Project 2 - Get the Point(er)

This project may be completed either individually or in groups of 2. If you work in a group, you should be coding at the same time in front of one machine (this is sometimes called 'pair programming'). Take turns driving.

The main objective of this assignment is to make you familiar with the memory model used by the machine and C -- most importantly, the idea of pointers. To do this, you will implement a shell command parser in C. The shell is the program that reads and interprets the commands you type in a command-line environment. Your program will implement one part of the shell's functionality: splitting a command line into its meaningful parts.

The parser takes a command line (a single string, e.g., 'gcc -Wall file1.c file2.c') and converts it to a command array, which is an array of strings representing the command itself (e.g., 'gcc') and its space-separate arguments (e.g., '-Wall', 'file1.c', 'file2.c'). This process largely resembles the behavior of the split function available in many programming languages. As you can probably guess, you won't be allowed to just use a library function like split, but must instead implement this functionality yourself.
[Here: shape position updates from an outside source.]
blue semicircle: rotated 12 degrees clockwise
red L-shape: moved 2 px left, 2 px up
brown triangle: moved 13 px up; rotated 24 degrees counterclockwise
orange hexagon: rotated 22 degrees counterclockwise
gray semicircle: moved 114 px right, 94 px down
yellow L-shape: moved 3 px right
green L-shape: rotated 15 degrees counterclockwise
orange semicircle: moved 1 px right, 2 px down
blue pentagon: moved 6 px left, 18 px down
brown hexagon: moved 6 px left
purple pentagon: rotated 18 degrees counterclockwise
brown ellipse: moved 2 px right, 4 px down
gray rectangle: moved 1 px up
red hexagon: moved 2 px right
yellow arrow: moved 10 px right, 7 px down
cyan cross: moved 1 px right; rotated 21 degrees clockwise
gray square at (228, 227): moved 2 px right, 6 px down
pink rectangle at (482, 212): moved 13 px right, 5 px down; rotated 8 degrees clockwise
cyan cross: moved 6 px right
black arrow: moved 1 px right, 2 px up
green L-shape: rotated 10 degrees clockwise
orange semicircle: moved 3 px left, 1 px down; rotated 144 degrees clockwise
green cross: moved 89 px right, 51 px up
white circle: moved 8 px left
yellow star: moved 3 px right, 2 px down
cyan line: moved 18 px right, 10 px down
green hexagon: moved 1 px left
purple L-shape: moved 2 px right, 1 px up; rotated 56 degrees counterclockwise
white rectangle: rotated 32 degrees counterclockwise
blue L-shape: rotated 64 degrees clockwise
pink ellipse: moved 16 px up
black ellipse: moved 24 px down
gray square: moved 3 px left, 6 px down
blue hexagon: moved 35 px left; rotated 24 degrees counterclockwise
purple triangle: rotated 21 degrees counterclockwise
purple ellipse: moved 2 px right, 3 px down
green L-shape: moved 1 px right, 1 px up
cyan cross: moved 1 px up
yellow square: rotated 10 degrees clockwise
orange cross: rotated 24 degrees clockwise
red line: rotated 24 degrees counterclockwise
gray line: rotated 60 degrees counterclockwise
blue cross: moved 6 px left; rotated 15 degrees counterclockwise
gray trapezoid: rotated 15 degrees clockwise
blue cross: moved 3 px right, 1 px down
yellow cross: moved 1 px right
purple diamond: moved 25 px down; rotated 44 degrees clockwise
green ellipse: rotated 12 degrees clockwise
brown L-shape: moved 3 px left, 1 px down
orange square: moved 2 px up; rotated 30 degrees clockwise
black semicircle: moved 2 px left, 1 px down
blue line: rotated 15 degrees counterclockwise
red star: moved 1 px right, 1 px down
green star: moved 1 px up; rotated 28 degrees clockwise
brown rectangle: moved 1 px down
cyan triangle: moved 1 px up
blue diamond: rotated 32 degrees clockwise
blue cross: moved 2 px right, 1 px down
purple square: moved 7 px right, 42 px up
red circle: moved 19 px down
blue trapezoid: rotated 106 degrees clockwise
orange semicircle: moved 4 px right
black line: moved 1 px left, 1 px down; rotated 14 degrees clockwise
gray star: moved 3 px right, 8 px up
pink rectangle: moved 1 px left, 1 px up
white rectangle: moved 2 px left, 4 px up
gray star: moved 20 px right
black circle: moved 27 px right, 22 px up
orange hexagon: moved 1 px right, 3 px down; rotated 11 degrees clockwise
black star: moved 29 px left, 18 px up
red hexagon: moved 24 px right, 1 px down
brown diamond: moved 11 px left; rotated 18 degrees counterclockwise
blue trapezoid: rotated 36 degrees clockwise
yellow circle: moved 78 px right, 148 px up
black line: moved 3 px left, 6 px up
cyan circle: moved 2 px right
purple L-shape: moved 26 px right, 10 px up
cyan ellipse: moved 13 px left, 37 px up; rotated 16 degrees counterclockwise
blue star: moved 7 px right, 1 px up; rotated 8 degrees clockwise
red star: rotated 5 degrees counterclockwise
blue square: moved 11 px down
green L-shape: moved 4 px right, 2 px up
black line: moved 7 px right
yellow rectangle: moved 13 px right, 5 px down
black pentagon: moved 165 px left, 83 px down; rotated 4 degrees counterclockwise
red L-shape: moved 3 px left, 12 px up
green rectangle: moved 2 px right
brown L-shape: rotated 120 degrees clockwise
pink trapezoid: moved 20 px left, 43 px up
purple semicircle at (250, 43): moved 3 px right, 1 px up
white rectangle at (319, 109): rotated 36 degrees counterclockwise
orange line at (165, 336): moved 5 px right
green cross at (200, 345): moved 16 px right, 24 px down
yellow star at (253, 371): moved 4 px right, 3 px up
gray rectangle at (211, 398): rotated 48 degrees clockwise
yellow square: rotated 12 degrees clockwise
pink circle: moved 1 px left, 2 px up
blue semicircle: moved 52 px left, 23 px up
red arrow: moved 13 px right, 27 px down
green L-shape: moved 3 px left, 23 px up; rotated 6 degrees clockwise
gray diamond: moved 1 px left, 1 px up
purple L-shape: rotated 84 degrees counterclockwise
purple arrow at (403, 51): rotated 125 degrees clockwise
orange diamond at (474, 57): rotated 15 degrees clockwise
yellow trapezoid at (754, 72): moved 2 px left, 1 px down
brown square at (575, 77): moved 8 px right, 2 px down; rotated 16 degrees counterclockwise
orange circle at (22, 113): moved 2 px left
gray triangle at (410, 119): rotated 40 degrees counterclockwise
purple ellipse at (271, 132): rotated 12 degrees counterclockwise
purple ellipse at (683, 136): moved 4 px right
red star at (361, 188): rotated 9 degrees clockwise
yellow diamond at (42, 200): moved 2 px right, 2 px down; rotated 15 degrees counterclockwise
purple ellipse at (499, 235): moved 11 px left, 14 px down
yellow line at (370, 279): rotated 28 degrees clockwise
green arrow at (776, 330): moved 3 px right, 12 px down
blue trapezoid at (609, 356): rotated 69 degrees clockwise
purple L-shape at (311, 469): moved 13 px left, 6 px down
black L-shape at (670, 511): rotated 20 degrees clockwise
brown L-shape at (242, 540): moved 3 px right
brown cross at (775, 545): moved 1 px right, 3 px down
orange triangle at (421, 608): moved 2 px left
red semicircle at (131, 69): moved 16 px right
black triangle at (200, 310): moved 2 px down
Doing so will force you to confront how strings are implemented and manipulated in memory (and will also give you an appreciation for how much complexity higher-level programming languages are hiding from you)!

Start by reading through the entire project description!

Project Dates

Assigned	Monday, February 20.
Due	Wednesday, March 1.

Project Overview

Your project files consist of the following:

• command.c: the primary code for the shell parser
• command.h: a C 'header file' describing the functions implemented in command.c
• command_test.c: tests for your command parser
• Makefile: for building and testing your parser

Since your command parser is essentially a software library (that is, it simply provides functionality for use by other programs), your command.c file does not have a main function and cannot be executed directly. Instead, the actual executable is derived from command_test.c. Running make will build the test executable, which can then be executed with ./command_test.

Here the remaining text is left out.